Task item: The lines below starting at the line containing "again earned the esteemed designation of" and ending at the line containing "Guest invoices can" are to be repeated exactly, with both ends kept and nothing else added.

Data for this exercise:
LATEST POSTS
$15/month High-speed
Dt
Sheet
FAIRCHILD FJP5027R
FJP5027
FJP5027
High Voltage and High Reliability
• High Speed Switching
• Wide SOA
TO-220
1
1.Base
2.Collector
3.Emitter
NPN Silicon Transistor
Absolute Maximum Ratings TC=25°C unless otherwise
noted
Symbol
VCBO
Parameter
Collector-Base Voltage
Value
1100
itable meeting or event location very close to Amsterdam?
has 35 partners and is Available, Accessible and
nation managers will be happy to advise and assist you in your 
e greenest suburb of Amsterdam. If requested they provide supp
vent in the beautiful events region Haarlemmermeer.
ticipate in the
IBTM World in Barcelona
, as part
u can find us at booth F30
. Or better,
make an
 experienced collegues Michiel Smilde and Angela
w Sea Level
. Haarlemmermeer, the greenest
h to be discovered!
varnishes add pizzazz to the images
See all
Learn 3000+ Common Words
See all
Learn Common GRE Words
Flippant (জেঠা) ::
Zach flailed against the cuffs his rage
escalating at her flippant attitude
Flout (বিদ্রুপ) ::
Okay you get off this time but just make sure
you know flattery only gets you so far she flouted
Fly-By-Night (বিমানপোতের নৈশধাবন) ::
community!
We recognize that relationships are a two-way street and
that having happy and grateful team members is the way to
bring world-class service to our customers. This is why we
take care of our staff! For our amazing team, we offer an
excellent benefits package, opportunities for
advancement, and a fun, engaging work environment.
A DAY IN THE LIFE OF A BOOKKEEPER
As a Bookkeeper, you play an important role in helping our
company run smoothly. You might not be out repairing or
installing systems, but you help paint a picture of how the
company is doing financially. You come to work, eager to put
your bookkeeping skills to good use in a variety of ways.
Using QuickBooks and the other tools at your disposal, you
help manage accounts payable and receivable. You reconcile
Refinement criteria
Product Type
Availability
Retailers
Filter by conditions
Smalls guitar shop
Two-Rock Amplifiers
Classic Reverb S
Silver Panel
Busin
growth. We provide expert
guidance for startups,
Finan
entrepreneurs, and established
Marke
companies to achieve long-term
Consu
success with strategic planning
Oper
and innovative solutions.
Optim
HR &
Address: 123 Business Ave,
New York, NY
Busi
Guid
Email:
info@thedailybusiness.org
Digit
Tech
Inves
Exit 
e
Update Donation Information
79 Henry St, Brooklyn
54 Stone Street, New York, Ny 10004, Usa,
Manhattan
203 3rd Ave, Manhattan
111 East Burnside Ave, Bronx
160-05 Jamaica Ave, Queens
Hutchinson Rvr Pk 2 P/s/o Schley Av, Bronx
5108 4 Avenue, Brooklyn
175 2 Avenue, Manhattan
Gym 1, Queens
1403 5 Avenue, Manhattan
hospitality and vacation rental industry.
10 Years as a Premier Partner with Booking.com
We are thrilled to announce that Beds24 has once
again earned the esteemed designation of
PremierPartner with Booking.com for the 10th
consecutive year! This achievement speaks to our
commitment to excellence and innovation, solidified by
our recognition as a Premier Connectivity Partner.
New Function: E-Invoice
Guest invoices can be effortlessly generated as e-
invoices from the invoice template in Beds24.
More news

Response below:
again earned the esteemed designation of
PremierPartner with Booking.com for the 10th
consecutive year! This achievement speaks to our
commitment to excellence and innovation, solidified by
our recognition as a Premier Connectivity Partner.
New Function: E-Invoice
Guest invoices can be effortlessly generated as e-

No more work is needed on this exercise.